During 2013 nature’s fury raked her claws all over the region as drought continued, punctuated by tornadoes, earthquakes and ice storms.
Sixteen tornadoes touched down throughout the region on the afternoon of May 15.
One plowed across Valerie Tartaglino’s once-beautiful country home just east of Alvord before it proceeded east – leaving a swath of downed power poles and broken trees in its wake.
Several miles to the east, at a home south of Greenwood, a family returned from church Wednesday evening to discover a large metal hay barn on their property ripped to shreds. Vehicles and pieces of farm equipment were damaged, some a total loss.
While Danny Taylor’s home narrowly missed destruction, he suffered substantial property loss when a tornado ripped a 60-by-80-foot metal barn off its concrete footings. Chunks of concrete scattered like cookie crumbs as the heavy metal structure folded over onto vehicles.

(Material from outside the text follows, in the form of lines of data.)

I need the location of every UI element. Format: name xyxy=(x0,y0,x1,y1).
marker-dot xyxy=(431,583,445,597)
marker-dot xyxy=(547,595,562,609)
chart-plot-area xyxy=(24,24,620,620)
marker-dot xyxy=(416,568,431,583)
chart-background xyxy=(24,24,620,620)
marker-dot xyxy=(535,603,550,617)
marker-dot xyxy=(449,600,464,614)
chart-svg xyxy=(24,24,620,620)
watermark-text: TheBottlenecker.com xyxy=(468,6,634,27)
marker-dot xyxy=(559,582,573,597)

Late in 2013, the earth started shaking on a regular basis. Residents living in the the area where Wise, Parker and Tarrant counties come together near the north end of Eagle Mountain Lake have experienced earthquakes on an almost daily basis – more than 30 since late November. While none were stronger than 3.6 magnitude (damage usually occurs with quakes of 5 magnitude or higher) residents are concerned they might grow stronger.
What’s also troubling is the possibility that they’re caused by human activity.
A study published this year by the Institute for Geology at the University of Texas at Austin found wastewater disposal or injection wells as a probable cause of these earthquakes.
Cliff Frohlich, associate director of the institute said the man-made earthquakes aren’t being caused by drilling for oil and gas but rather from disposing of the wastewater used in “fracking” a well. “When you inject enough fluids into a deep well, there’s always a chance to cause an earthquake,” Frolich said.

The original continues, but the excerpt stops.